5.5    Dit betoog is gegrond. Verweerder heeft de vennootschap bijgestaan met betrekking tot de financiële problemen waarin de vennootschap was terechtgekomen en de mogelijke verkoop van de onderneming van de vennootschap en staat nu de wederpartij van de curator in het faillissement van die vennootschap bij in een geschil over de verkoop van een aantal kalveren. Het gaat dus niet om dezelfde kwestie en ook niet om kwesties die met elkaar verband houden (voorwaarde 1). Tegenover de gemotiveerde betwisting van verweerder dat hij of zijn kantoorgenoten ter zake van het geschil over de verkoop van kalveren zou(den) beschikken over vertrouwelijke informatie opgedaan in de periode dat verweerder de vennootschap bijstond, heeft klager geen concrete aanknopingspunten voor zijn stelling aangedragen, wat wel op zijn weg had gelegen (voorwaarde 2). Hetzelfde geldt ten aanzien van aanwezigheid van overige redelijke bezwaren (voorwaarde 3). Voor zover verweerder een kennisvoorsprong zou hebben waar het de onderneming van de vennootschap betreft, geldt dat de enkele omstandigheid dat de wederpartij van de curator via haar advocaat gebruik maakt, althans kan maken van de kennisvoorsprong van haar advocaat, op zichzelf genomen niet tuchtrechtelijk verboden of laakbaar is. Die eventuele kennisvoorsprong is onvoldoende om verweerder de bevoegdheid te ontzeggen voor de wederpartij van de curator op te treden, nu de curator niet aannemelijk heeft gemaakt dat de bereddering van de boedel door de curator daardoor wordt geschaad.

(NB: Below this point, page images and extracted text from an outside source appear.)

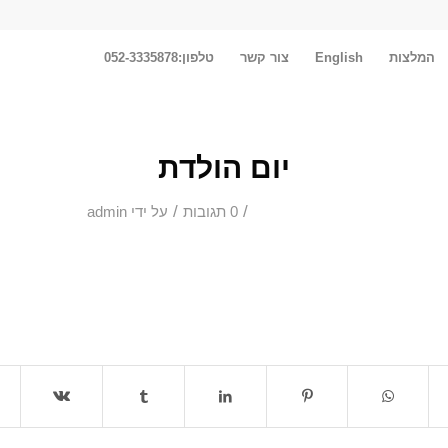
המלצות
English
צור קשר
טלפון:052-3335878
יום הולדת
/
/
0 תגובות
על ידי
admin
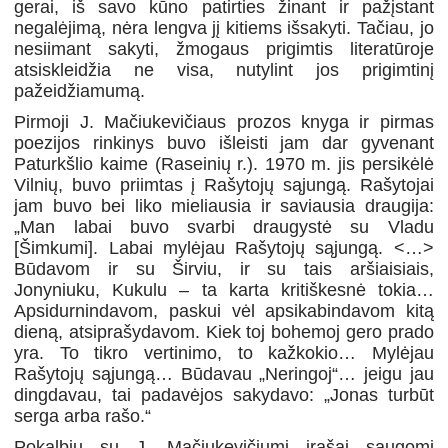
gerai, iš savo kūno patirties žinant ir pažįstant
negalėjimą, nėra lengva jį kitiems išsakyti. Tačiau, jo
nesiimant sakyti, žmogaus prigimtis literatūroje
atsiskleidžia ne visa, nutylint jos prigimtinį
pažeidžiamumą.
Pirmoji J. Mačiukevičiaus prozos knyga ir pirmas
poezijos rinkinys buvo išleisti jam dar gyvenant
Paturkšlio kaime (Raseinių r.). 1970 m. jis persikėlė
Vilnių, buvo priimtas į Rašytojų sąjungą. Rašytojai
jam buvo bei liko mieliausia ir saviausia draugija:
„Man labai buvo svarbi draugystė su Vladu
[Šimkumi]. Labai mylėjau Rašytojų sąjungą. <…>
Būdavom ir su Širviu, ir su tais aršiaisiais,
Jonyniuku, Kukulu – ta karta kritiškesnė tokia…
Apsidurnindavom, paskui vėl apsikabindavom kitą
dieną, atsiprašydavom. Kiek toj bohemoj gero prado
yra. To tikro vertinimo, to kažkokio… Mylėjau
Rašytojų sąjungą… Būdavau „Neringoj“… jeigu jau
dingdavau, tai padavėjos sakydavo: „Jonas turbūt
serga arba rašo.“
Pokalbių su J. Mačiukevičiumi įrašai saugomi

5.6    Het hof zal, nu de onder 5.3 bedoelde uitzonderingssituatie zich in dit geval niet voordoet, de beslissing van de raad vernietigen en de klacht alsnog ongegrond verklaren.

BESLISSING

Het Hof van Discipline:

vernietigt de beslissing van de Raad van Discipline in het ressort Arnhem-Leeuwarden, gewezen onder nummer 17-493,

en opnieuw rechtdoende:

verklaart de klacht alsnog ongegrond.

Aldus gewezen door mr. T. Zuidema, voorzitter, mrs. T.H. Tanja - Van den Broek, J.R. Krol, J. Italianer, J.H. Brouwer, leden, in tegenwoordigheid van mr. L.E. Verwey, griffier, en in het openbaar uitgesproken op 25 mei 2018.

griffier        voorzitter            

De beslissing is verzonden op 25 mei 2018.